Now what? (How to get started)
Welcome back! Hopefully you’ve had a chance to at least think a little about the questions at the end of the last post (and if you don’t know what I’m talking about check it out). Or you’ve already sat down and gotten your answers to those questions worked out (if that’s you: WAY TO GO!)
If you are anything like me, you’re probably feeling excited, and maybe energized, but also probably a little overwhelmed, and maybe worried. I know I feel that every time I’ve pivoted my research program. It’s always exciting to get started on a new pathway. BUT at the same time, we’ve all started and stopped enumerable things (i.e. diets, exercise plans, writing goals, professional development trainings etc…) in our lives, and I know I am always left feeling disappointed when that thing doesn’t work out. Furthermore, very few of us get to make a clean break from our current responsibilities to get started on our new pathways. So where does that leave us?
First things first – it is important to recognize that this is a totally normal feeling, but that we can’t let it stop us from moving forward. So, in the next few paragraphs I am going to outline the first big task that I go through in restarting this process for myself. While this might not work exactly for you the same way it works for me, hopefully you will see something that sparks a set of steps that will work for you!
Our first big task is to get really clear about your current responsibilities and the associated time commitments. Though I don’t think “hustle culture” is new to academia, this current iteration has many of us trying to turn ourselves into the Energizer bunny 🐰 and believing that if we just had a few more hours in the day that “to do” list would get done. It won’t, the to do list is never ending, largely because we just keep adding crap to it. Looking at your response to question #1 from last week, what are the actual hour commitments needed for your current position? (i.e. How many hours do you teach each week? How many standing meetings do you have each week? How much dedicated writing or mentoring time have you allocated?) These should be things that CAN’T be moved around easily.

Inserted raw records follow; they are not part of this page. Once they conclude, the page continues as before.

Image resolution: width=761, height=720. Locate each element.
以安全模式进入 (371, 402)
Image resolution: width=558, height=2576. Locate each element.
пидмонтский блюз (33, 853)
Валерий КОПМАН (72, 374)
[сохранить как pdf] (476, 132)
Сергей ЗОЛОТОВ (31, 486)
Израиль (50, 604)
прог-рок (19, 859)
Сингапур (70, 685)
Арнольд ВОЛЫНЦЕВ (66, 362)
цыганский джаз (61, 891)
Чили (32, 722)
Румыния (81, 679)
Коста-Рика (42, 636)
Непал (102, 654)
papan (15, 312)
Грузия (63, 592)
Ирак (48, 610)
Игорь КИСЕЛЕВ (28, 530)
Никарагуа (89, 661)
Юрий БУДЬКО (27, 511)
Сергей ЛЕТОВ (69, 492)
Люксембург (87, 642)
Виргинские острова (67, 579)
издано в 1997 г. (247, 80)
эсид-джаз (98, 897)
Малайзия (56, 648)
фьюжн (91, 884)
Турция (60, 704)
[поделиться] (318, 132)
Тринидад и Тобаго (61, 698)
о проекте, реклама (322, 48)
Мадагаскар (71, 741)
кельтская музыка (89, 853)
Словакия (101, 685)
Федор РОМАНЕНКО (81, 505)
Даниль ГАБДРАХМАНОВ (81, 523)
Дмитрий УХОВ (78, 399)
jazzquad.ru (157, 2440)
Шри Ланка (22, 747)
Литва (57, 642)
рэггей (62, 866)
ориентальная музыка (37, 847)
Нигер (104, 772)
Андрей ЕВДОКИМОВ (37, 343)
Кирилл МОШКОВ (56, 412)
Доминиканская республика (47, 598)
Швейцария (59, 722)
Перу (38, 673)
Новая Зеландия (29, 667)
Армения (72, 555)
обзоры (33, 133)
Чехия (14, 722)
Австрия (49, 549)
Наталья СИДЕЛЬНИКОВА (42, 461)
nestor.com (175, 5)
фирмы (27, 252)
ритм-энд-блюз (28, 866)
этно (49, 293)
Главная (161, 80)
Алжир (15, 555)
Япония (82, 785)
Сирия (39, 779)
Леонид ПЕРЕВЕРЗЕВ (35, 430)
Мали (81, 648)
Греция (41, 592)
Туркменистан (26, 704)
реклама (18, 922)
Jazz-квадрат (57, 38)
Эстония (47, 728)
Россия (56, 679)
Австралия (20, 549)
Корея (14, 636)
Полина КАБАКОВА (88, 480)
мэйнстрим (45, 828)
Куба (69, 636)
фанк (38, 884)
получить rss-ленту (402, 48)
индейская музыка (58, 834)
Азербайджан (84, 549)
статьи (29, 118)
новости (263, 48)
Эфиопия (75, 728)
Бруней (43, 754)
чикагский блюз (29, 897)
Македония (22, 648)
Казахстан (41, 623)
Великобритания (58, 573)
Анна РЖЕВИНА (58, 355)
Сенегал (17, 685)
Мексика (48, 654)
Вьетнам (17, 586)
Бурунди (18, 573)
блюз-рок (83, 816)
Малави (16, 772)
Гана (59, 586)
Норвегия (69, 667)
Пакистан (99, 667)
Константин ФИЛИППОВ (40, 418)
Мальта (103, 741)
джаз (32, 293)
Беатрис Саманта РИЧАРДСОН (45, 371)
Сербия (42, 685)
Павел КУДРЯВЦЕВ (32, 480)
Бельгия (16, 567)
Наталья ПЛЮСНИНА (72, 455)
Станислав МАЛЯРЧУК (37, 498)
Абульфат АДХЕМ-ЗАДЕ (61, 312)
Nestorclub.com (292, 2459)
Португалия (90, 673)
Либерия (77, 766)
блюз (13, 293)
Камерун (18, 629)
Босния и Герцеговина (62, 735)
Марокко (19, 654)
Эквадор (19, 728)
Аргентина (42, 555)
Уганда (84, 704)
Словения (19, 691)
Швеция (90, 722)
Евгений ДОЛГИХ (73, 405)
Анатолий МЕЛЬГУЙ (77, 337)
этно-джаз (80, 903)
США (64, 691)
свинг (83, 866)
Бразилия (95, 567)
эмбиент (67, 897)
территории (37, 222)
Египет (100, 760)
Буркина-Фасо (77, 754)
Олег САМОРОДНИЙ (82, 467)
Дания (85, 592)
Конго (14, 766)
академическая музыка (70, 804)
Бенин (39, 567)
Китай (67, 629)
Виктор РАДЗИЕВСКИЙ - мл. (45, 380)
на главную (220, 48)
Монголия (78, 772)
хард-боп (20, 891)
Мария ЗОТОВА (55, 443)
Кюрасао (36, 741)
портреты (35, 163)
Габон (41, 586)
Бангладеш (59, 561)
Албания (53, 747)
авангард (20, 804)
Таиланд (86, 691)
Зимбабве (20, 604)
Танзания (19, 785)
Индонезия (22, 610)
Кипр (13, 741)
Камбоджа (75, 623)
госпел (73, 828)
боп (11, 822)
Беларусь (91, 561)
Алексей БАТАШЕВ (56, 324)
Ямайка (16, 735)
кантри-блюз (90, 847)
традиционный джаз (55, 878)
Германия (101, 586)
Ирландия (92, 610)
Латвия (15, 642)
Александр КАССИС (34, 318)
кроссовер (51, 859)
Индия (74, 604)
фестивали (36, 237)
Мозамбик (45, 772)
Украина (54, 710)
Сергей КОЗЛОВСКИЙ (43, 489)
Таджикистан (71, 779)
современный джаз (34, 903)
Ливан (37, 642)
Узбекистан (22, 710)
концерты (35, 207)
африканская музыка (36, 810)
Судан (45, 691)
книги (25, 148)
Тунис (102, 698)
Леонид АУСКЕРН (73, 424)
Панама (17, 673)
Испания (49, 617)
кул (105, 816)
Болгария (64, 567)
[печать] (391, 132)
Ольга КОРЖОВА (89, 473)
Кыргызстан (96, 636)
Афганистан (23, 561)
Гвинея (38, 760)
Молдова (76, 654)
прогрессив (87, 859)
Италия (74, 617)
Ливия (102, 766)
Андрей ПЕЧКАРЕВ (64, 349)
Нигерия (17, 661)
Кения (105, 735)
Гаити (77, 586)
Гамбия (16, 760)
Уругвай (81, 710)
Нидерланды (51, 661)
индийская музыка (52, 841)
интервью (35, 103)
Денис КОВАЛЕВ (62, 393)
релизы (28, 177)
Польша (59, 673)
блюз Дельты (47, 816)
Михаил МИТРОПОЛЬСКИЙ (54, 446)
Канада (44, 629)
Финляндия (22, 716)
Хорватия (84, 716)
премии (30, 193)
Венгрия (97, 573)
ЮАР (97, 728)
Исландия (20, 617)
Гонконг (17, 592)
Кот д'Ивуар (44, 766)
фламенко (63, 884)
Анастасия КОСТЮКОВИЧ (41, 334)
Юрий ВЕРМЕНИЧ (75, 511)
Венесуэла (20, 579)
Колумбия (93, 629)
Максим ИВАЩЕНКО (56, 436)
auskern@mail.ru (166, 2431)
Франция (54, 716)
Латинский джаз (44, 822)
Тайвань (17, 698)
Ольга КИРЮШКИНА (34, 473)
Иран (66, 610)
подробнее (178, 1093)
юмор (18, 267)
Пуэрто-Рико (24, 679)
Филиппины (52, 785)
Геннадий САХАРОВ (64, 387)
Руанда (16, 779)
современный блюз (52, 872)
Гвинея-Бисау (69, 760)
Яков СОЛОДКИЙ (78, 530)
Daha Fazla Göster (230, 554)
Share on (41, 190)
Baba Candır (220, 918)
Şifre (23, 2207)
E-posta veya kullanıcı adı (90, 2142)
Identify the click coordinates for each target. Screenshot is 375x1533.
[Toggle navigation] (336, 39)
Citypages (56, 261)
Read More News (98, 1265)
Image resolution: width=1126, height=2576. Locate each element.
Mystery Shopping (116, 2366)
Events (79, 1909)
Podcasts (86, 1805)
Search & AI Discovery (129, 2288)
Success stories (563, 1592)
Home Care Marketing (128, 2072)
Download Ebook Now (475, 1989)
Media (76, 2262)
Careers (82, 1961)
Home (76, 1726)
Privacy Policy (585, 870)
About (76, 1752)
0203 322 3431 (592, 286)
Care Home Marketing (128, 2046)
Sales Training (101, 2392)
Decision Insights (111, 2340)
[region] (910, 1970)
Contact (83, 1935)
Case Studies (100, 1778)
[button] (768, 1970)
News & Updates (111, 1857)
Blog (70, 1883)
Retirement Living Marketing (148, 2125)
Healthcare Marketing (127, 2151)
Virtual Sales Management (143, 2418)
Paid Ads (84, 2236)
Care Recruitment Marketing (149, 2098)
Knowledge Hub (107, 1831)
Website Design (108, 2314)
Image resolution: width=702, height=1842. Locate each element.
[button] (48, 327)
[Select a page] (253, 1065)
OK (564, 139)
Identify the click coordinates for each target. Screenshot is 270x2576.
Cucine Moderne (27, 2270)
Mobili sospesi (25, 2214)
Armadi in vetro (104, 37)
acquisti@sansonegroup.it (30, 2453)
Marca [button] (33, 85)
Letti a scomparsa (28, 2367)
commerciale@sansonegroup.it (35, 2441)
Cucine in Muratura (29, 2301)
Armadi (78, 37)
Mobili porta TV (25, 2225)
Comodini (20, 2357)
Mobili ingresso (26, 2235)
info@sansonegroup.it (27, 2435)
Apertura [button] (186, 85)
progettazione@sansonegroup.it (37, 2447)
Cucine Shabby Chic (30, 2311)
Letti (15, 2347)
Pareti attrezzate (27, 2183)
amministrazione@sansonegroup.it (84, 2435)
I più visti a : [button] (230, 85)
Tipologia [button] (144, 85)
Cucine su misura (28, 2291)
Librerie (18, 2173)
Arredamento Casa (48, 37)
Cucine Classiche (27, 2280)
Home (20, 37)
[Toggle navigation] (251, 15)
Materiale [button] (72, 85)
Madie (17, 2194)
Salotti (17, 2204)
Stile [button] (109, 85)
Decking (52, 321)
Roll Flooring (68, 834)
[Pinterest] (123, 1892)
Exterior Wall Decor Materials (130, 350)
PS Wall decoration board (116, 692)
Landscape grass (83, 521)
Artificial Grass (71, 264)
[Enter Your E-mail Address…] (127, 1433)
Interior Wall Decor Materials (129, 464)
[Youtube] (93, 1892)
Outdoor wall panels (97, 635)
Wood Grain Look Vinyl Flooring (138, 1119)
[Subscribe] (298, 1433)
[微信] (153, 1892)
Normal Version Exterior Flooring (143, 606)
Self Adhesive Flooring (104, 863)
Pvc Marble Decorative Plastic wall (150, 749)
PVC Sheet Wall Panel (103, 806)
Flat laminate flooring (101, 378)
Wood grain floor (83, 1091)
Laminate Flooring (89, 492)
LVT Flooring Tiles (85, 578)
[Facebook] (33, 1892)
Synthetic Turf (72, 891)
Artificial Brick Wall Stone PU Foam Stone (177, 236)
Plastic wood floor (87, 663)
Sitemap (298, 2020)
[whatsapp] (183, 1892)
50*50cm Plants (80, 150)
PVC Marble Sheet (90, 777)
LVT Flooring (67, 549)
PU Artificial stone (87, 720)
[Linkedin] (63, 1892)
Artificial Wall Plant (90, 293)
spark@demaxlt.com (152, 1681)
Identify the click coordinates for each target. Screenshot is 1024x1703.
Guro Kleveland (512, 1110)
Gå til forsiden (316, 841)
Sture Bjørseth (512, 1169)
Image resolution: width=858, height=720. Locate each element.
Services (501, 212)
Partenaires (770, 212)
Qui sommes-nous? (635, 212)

The next set of work items to think about are the looming teaching, writing, research deadlines do you have in the next 6 months? This is where you catalogue current projects and plans that you’ve started but are still working through. Once you have them listed assign an estimate of hours/week that it will take you to complete them fully.
Next, write out how long you sleep, when you eat, exercise, relax, walk the dog, hang out with friends, when you have to get kids, parents, other dependents and run them to various activities etc… . Again, assign amounts of time each of these activities.
I like to do all of this in a spreadsheet so it can do the math for me. Once you have this all complete, look at your numbers. How many hours a week are already taken up by your current responsibilities? How does that number make you feel? Maybe you have a good amount of flex and can skip ahead to next week’s post (see you then), but maybe you can see now that there isn’t too much flex at all.
That’s okay, consider this your “let off the hook free” posting. I think many of us are striving to make changes in our lives so we can be better aligned with what matters most to us. We are also all being sold a bill of goods that you can make these changes easily, with the right, system, training, or product, and once you have that “thing” those changes will happen easily. But when this doesn’t happen, because that just isn’t possible, we are all left feeling let down and disappointed in ourselves. I don’t want that for me anymore, and I don’t want that for you either.
Full transparency moment – I’ve been toying with the idea of starting this project that you are reading right now for at least 4 years, cycled through rather different ideas of what this project would be, been working on a website for at least a year and a half, and only published my first blog post two weeks ago. Do I lack focus? Sometimes. Am I lazy? You could probably argue that sometimes too. But I also lacked bandwidth. I still have a full-time job and household responsibilities, each of which comes with demands on my time and energy. So, I started small, first committing to some business building training (because I can always find a way to commit to schooling). Next, I made time for small advancements as often as I could (i.e. writing a paragraph of text for my website, figuring out how to track spending, researching products that would help me as a solopreneur). These pockets could be anywhere from 10 minutes to a couple of hours. But honestly there were whole weeks when I didn’t even think about this. Not because I’m not committed to making this work, but because other stuff needed me more in that moment.
Your weekly time scan is just data. It is meant to help you calibrate your expectations for how taking control of your research program is going to go, what you have time for, and where you can start building up that momentum. This data also helped me to get REALLY focused on where I said YES. If it was something that helped me advance my goals and objectives or provided experiences or connections I could leverage, then heck yes. If it was something that I could do, but only benefited the other party, or something that anyone else could do, then I’m a no. This process gave me permission to manage my time in a whole new way and empowered me to divest myself from various other committees and time commitments that were no longer serving me. Happily, this freedom allowed me to carve out even larger chunks of time to work on this project 🤗.
Taking control of your research program will not happen overnight, but I promise you this process will be worth it. Please let me know how you make out with tracking your time.